The National Federation of Independent Businesses just released its monthly report on the condition of  small businesses nationally.  The report is based on a national survey and state-level results are not available.  However you feel about NFIB or their advocacy positions their monthly report is a valuable source of  information about the issues and factors affecting small businesses.

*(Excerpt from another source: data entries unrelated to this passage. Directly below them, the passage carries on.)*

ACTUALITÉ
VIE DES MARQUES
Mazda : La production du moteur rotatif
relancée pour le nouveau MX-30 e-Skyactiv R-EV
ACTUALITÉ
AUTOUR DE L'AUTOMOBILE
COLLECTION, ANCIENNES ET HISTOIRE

Robust economic growth does not occur unless small businesses are confident, healthy, and hiring.  That seems especially true in NH and is one reason NH’s job growth has been slower than the national average.  I especially pay attention to the headline portion of the NFIB’s monthly survey,  it’s “Small Business Optimism Index”,  because it seems to be a pretty good indicator of near-term job growth in the U.S. and NH.  The simple correlation between the NFIB Small Business Optimism Index (lagged 3 months because it takes some time for optimism/confidence to affect hiring plans) and U.S. Job Growth  is about .68, while the correlation between the NFIB Index and NH employment growth is about .74.   Thus the relationship is slightly stronger between the Index and job growth in NH than it is for the U.S. as a whole.  The NFIB Index inched-up in February, but overall it remains relatively low, suggesting that small businesses aren’t yet ready to provide the boost to hiring that typically occurs in a strong recovery from recession.

NFIB Index and Job Growth

 

A more troubling indicator of the health of small businesses (and thus hiring plans) comes from the Experian/Moody’s Analytics Small Business Credit Index.  This quarterly assessment of the financial health of small businesses suggests the balance sheets of small businesses (in the aggregate) deteriorated in the fourth quarter of 2012.   According to the quarterly report:

“Delinquent balances rose, pushing the share of delinquent dollars higher to 9.7 percent from the prior quarter’s 9.4 percent. A slowdown in personal income growth led to sluggish retail sales, hurting small-business revenues. Though small firms have worked to trim their labor costs in recent months, sales have fallen more quickly, forcing many small companies to borrow funds to cover their payroll expenses…..The next six to nine months likely will be lean ones for small businesses as rising taxes strain household budgets  and nervous firms of all sizes postpone hiring, thereby stunting the jobs recovery. Consumer sentiment is likely to remain subdued, and spending will be underwhelming, which will keep pressure on small-business balance sheets.”